Но крохотное сердечко молчало.
Девочка была мертва.
Ṫ
Хоть путь и был совсем не далеким, можно сказать – смехотворным, всего-то тысяча шагов, но ослабелой роженице он показался бесконечным. С одной стороны ей хотелось, чтобы эта дорога поскорей завершилась, ибо внутри у нее всё болело, и каждый шаг давался с трудом. С другой стороны она понимала, что каждый новый шаг приближает окончательную разлуку с ее крошкой, и это причиняло муку куда большую, нежели мучения плоти.
А потому с каждым стреляющим болью шагом женщина прижимала к себе мёртвую девочку все сильней и сильней. В конце концов она стала прижимать ее к своей груди с такой силой, что казалось, вот-вот захрустят тонюсенькие ломающиеся косточки.
Ṫ
Пришли.
Старик протянул к женщине руки – плотную и железную – взял сверток от ее изнемогающей от боли груди и упокоил на дне ямы.
Не отводя взора, Геката смотрела на продолговатый темный свёрток, покоившийся на дне неглубокой ямки. Такой малюсенький, такой легкий. Возможно ли, чтобы внутри этих тряпок лежало тело ее дочурки, ее мертворожденной крошки?
Старик тоже же не проронил ни слова.
Так они и стояли – опустив взоры вниз. Стояли в абсолютном безмолвии. Слышался только шум осеннего ветра, качавшего раскрашенные кровью и золотом ветви дерев.
Наконец Старик взял землю в ладонь и бросил первую горсть. Видимо, это уже оказалось слишком, ибо в тот же миг несчастная мать бросилась в могилу, словно сама хотела стать матерью-землей, что укроет холодную плоть ее дитяти.
Он не стал ее удерживать.
– Ну всё, хватит! – сказал Криптус спустя довольно продолжительное время. – Пускай идёт.
Он сказал это мягко, со всей благожелательностью, на какую был способен, и, ухватив женщину под руки, вытянул и оттащил подальше от могилки.

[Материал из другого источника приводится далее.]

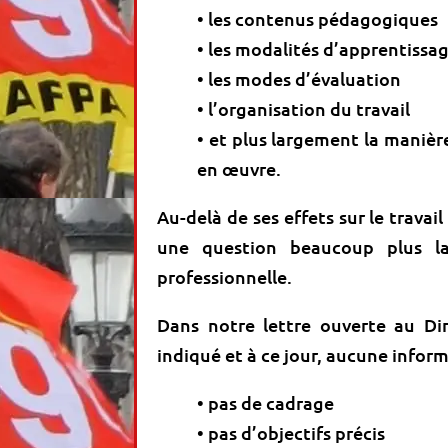
• les contenus pédagogiques
• les modalités d’apprentissa
• les modes d’évaluation
• l’organisation du travail
• et plus largement la manièr
en œuvre.
Au-delà de ses effets sur le travail
une question beaucoup plus la
professionnelle.
Dans notre lettre ouverte au Dir
indiqué et à ce jour, aucune inform
• pas de cadrage
• pas d’objectifs précis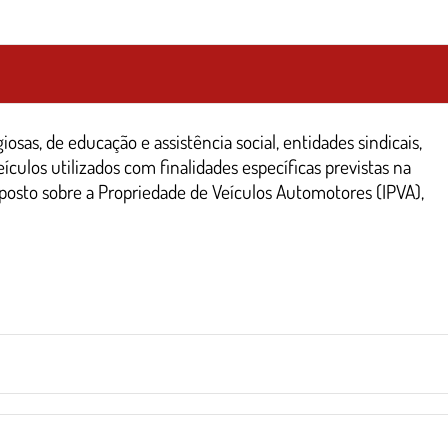
osas, de educação e assistência social, entidades sindicais,
ículos utilizados com finalidades específicas previstas na
posto sobre a Propriedade de Veículos Automotores (IPVA),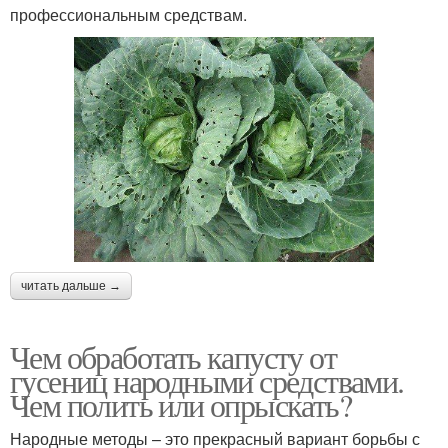
профессиональным средствам.
читать дальше →
Чем обработать капусту от
гусениц народными средствами.
Чем полить или опрыскать?
Народные методы – это прекрасный вариант борьбы с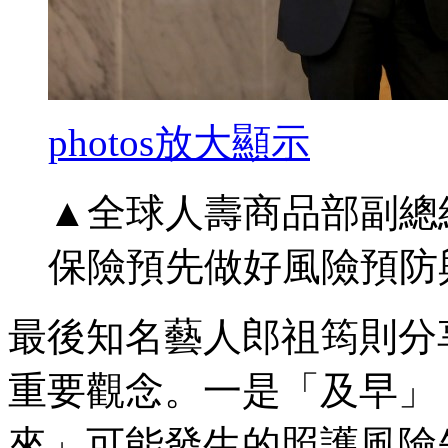
photos
放大顯示
▲全球人壽商品部副總
保險預先做好風險預防
最後知名藝人郎祖筠則分
重要觀念。一是「及早」
來」可能發生的照護風險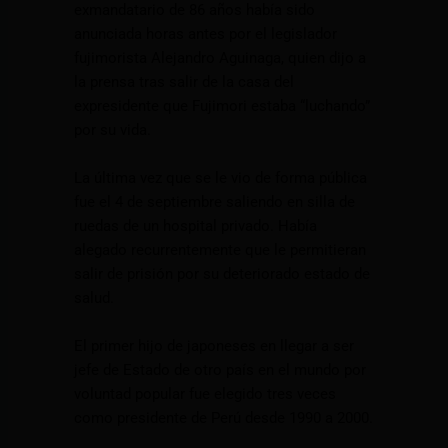
exmandatario de 86 años había sido
anunciada horas antes por el legislador
fujimorista Alejandro Aguinaga, quien dijo a
la prensa tras salir de la casa del
expresidente que Fujimori estaba “luchando”
por su vida.
La última vez que se le vio de forma pública
fue el 4 de septiembre saliendo en silla de
ruedas de un hospital privado. Había
alegado recurrentemente que le permitieran
salir de prisión por su deteriorado estado de
salud.
El primer hijo de japoneses en llegar a ser
jefe de Estado de otro país en el mundo por
voluntad popular fue elegido tres veces
como presidente de Perú desde 1990 a 2000.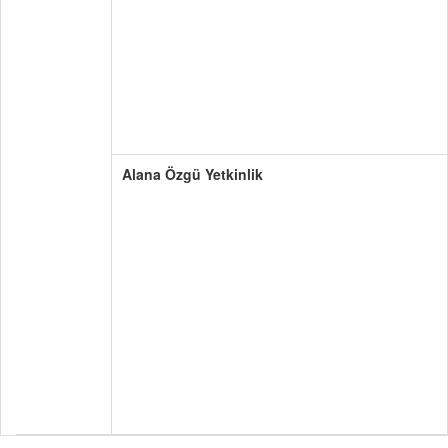
Alana Özgü Yetkinlik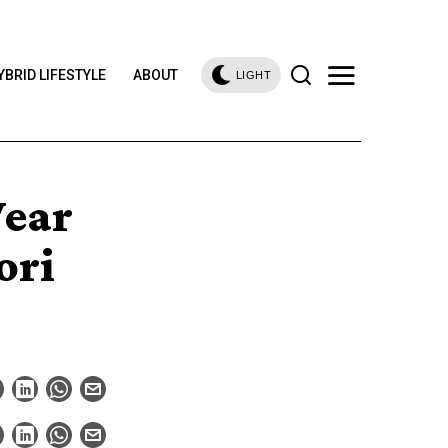
YBRID LIFESTYLE
ABOUT
LIGHT
Wear
ori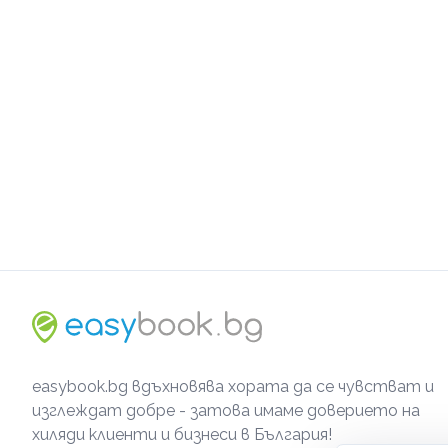
easybook.bg вдъхновява хората да се чувстват и
изглеждат добре - затова имаме доверието на
хиляди клиенти и бизнеси в България!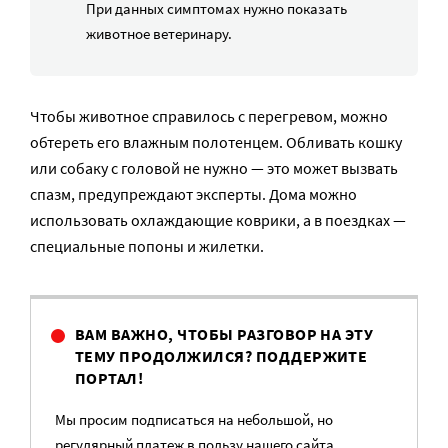
При данных симптомах нужно показать
животное ветеринару.
Чтобы животное справилось с перегревом, можно
обтереть его влажным полотенцем. Обливать кошку
или собаку с головой не нужно — это может вызвать
спазм, предупреждают эксперты. Дома можно
использовать охлаждающие коврики, а в поездках —
специальные попоны и жилетки.
ВАМ ВАЖНО, ЧТОБЫ РАЗГОВОР НА ЭТУ
ТЕМУ ПРОДОЛЖИЛСЯ? ПОДДЕРЖИТЕ
ПОРТАЛ!
Мы просим подписаться на небольшой, но
регулярный платеж в пользу нашего сайта.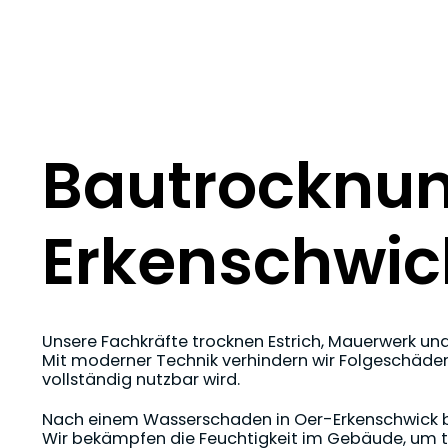
Bautrocknun
Erkenschwic
Unsere Fachkräfte trocknen Estrich, Mauerwerk un
Mit moderner Technik verhindern wir Folgeschäde
vollständig nutzbar wird.
Nach einem Wasserschaden in Oer-Erkenschwick bi
Wir bekämpfen die Feuchtigkeit im Gebäude, um 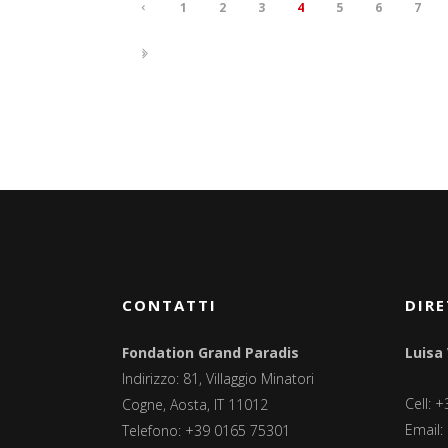
1
2
3
4
5
6
7
CONTATTI
DIRE
Fondation Grand Paradis
Luisa
Indirizzo: 81, Villaggio Minatori
Cell: 
Cogne, Aosta, IT 11012
Email:
Telefono: +39 0165 75301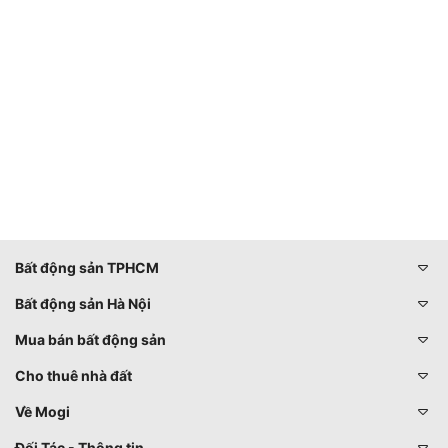
Bất động sản TPHCM
Bất động sản Hà Nội
Mua bán bất động sản
Cho thuê nhà đất
Về Mogi
Đối Tác - Thông tin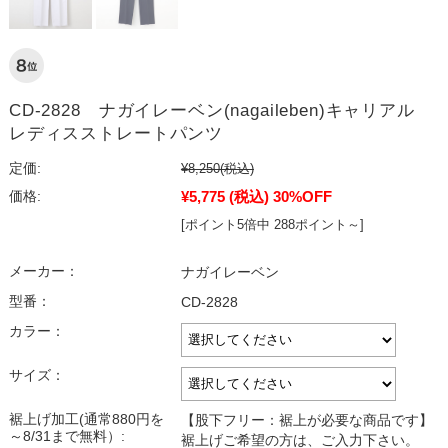
CD-2828 ナガイレーベン(nagaileben)キャリアル
レディスストレートパンツ
定価:
¥8,250
(税込)
¥5,775
(税込)
30%OFF
価格:
[ポイント5倍中 288ポイント～]
メーカー：
ナガイレーベン
型番：
CD-2828
カラー：
サイズ：
裾上げ加工(通常880円を
【股下フリー：裾上が必要な商品です】
～8/31まで無料）:
裾上げご希望の方は、ご入力下さい。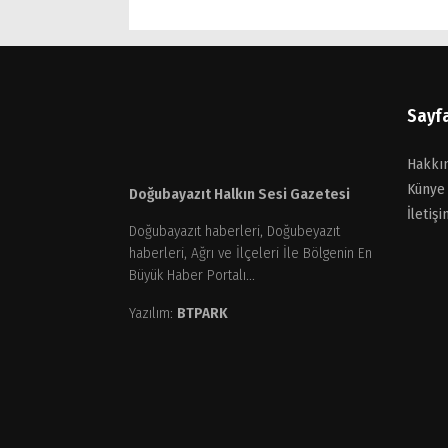
Sayf
Hakkı
Künye
Doğubayazıt Halkın Sesi Gazetesi
İletişi
Doğubayazıt haberleri, Doğubeyazıt
haberleri, Ağrı ve İlçeleri İle Bölgenin En
Büyük Haber Portalı...
Yazılım:
BTPARK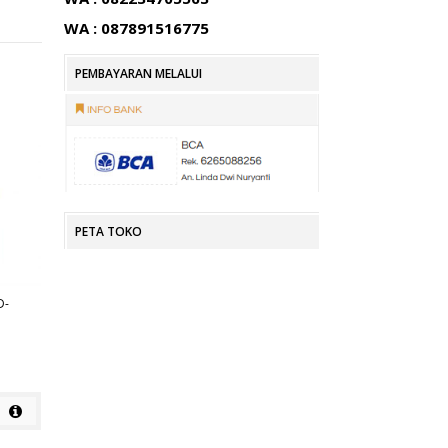
WA : 087891516775
PEMBAYARAN MELALUI
PETA TOKO
D-
KURSI KANTOR SUBARU SB 306
KURSI KANTOR SUBARU SB 307
Rp
Rp
detail
detail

Затем подошел к ямке, взял в руки лопату, вонзил ее в землю, подцепил холодный грунт и бросил вниз.
Ṫ
Геката вошла в черную комнату, едва держась на ногах, и тут же подошла к алтарю и отворила створки, и взяла отлитого из серебра идола. И опустилась на колена, и когтями расцарапала ладони и прижала окровавленные длани к идолу – дабы горячая липкая кровь, словно переброшенный через бездну мост, соединила их – её и Ту, Кого она собиралась молить.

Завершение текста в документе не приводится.